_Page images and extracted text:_
━━━━━━━━━━━━━━━━━━━━
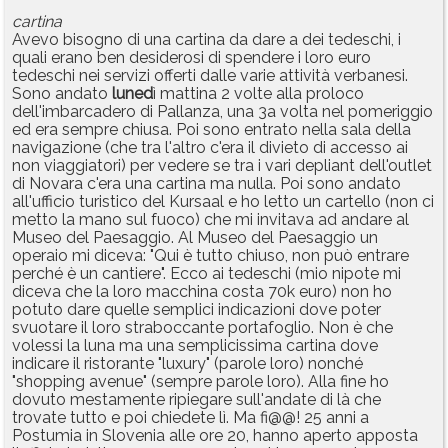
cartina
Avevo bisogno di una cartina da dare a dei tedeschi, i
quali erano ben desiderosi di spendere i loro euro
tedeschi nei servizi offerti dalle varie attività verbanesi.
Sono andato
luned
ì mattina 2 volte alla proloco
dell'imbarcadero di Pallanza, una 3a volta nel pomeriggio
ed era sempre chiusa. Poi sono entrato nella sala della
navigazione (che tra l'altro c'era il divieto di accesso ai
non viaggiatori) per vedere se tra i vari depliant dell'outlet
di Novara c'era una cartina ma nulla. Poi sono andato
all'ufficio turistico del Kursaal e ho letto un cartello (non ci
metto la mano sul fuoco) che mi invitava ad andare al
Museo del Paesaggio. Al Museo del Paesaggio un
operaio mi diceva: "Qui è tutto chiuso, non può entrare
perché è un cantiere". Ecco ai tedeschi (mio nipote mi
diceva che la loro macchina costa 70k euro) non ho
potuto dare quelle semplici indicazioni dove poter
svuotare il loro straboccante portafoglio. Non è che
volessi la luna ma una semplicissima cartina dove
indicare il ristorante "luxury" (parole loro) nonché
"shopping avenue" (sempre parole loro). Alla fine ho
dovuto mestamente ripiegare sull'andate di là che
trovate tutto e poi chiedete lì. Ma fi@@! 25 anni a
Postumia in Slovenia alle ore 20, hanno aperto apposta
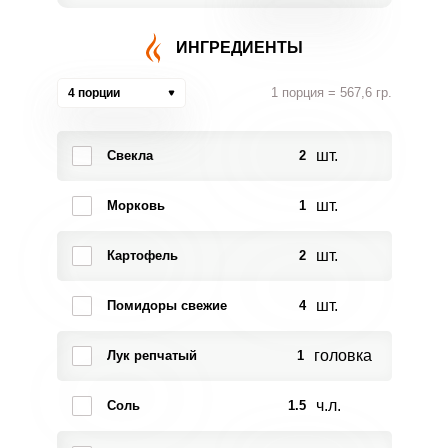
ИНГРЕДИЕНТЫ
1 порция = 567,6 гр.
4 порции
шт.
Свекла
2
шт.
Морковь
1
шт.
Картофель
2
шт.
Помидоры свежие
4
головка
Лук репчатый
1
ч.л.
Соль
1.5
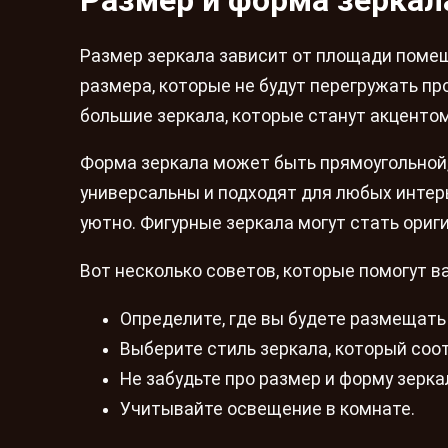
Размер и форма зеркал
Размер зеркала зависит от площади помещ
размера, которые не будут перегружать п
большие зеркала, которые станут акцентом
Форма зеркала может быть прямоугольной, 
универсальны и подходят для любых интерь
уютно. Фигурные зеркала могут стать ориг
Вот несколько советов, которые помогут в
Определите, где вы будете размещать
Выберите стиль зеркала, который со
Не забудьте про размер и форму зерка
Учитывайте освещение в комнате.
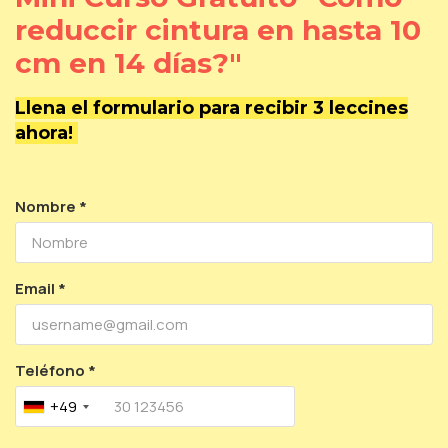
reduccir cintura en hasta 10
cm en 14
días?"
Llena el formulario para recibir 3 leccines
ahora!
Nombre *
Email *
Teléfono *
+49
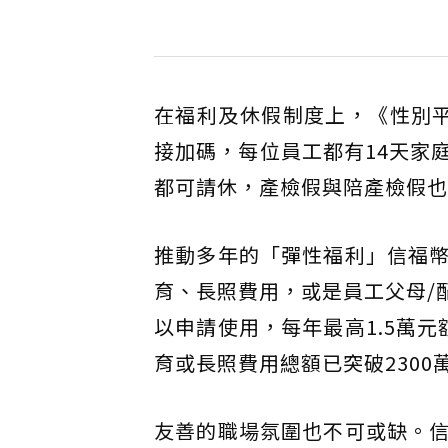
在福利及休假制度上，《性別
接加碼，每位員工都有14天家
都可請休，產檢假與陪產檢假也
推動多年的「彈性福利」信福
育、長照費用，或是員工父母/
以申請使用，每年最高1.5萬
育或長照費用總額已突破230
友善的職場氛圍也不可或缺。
━━━━━━━━━━━━━━━━━━━━
_REQUIRED WORK:_
Only the lines from the one containing "уютно. Фигурные зеркала могут стать ориг" through the last line of the entries should be transcribed, exactly and with no pictures.

_WRITTEN SOLUTION:_
уютно. Фигурные зеркала могут стать ориг
Вот несколько советов, которые помогут в
Определите, где вы будете размещать
Выберите стиль зеркала, который со
Не забудьте про размер и форму зерка
Учитывайте освещение в комнате.
reduccir cintura en hasta 10
cm en 14
días?"
Llena el formulario para recibir 3 leccines
ahora!
Nombre *
Email *
Teléfono *
+49
在福利及休假制度上，《性別
接加碼，每位員工都有14天家
都可請休，產檢假與陪產檢假也
推動多年的「彈性福利」信福
育、長照費用，或是員工父母/
以申請使用，每年最高1.5萬
育或長照費用總額已突破230
友善的職場氛圍也不可或缺。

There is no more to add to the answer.